Babacan sözlerine şöyle devam etti:

“Seçim yasalarıyla oynamaktan medet umanlar, halkın çoktan vermiş olduğu bir kararla inatlaşmaya çalışıyorlar. Beyhude. Halkın desteğini kaybedip, seçimi matematik formülleriyle kazanacaklarını zannediyorlar. Vay yavrum vay... Uğraşsınlar, mümkün değil. Açık açık ifade ediyorum. Erdoğan ve Bahçeli, kendi kazdıkları kuyuya kendileri düşecek. Seçim günü geldiğinde, halkımızın iradesi, her türlü siyaset mühendisliği ürünü formülü yıkıp geçecek.”

"Biz sadece ve sadece halkımızın sağduyusuna güvenerek bu yola çıktık. Halkımızın yoğun ilgi ve teveccühüyle de yolumuza devam ediyoruz.
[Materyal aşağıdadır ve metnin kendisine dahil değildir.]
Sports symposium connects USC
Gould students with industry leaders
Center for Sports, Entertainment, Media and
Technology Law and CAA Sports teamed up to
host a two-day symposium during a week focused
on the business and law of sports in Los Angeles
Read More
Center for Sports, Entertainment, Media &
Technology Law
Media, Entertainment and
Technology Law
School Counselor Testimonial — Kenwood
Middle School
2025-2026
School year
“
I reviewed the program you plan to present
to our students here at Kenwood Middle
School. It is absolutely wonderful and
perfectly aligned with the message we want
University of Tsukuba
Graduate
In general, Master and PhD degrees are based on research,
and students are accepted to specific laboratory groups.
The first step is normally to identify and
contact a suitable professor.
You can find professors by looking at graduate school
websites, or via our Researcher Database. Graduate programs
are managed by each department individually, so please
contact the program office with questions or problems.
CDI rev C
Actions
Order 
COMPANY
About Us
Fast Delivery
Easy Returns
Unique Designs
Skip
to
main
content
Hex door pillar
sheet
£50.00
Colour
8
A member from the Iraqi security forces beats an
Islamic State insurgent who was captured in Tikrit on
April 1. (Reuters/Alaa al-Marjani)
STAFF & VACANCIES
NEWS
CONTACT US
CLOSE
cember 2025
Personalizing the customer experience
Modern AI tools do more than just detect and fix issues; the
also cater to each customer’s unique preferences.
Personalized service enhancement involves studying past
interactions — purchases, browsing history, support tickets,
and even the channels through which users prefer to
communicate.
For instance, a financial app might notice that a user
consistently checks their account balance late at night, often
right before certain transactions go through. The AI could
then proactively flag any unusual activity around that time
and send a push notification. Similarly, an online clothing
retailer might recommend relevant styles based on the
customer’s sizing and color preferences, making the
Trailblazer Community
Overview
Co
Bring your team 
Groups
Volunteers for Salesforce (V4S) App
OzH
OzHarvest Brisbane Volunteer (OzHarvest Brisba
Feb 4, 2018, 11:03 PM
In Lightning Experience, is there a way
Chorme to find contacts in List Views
Sayın Erdoğan ve Sayın Bahçeli’ye sesleniyorum: Masa başında üretilen formüllerle, entrikalarla seçim kazanılmaz" diyen Babacan, AK Parti ve MHP liderlerine "Seçim meydanda kazanılır. Onun için Erdoğan ve Bahçeli’ye 'hodri meydan' diyorum" diye seslendi.

'DIŞ POLİTİKA BİR KİŞİNİN DUYGU VE DÜRTÜLERİYLE YÖNETİLEMEZ'2

Rusya'nın Ukrayna'ya düzenlediği askeri harekata dair de konuşan Babacan, “Ukrayna’da yaşanan gelişmeler nedeniyle, diplomaside yoğun bir trafiğin yaşandığı günlerden geçiyoruz. Dış politikanın, günübirlikçi zihniyete terk edilemeyecek kadar önemli bir konu olduğu bir dönemden geçmekteyiz. Dış politikanın, bir kişinin duygu ve dürtüleriyle yönetilemeyeceği bir dönemdeyiz. Bu nedenle, başta Avrupa Birliği ve NATO ülkeleri olmak üzere, diğer devletlerle yürütülen görüşmeleri çok yakından takip ediyoruz. Uluslararası alanda, ülkemizin ağırlığına duyulan ihtiyacın arttığı bir dönemde; iktidardaki zihniyetin kapasitesinin küresel gelişmeleri taşıyamaya yetmediğini görüyoruz" değerlendirmesinde bulundu.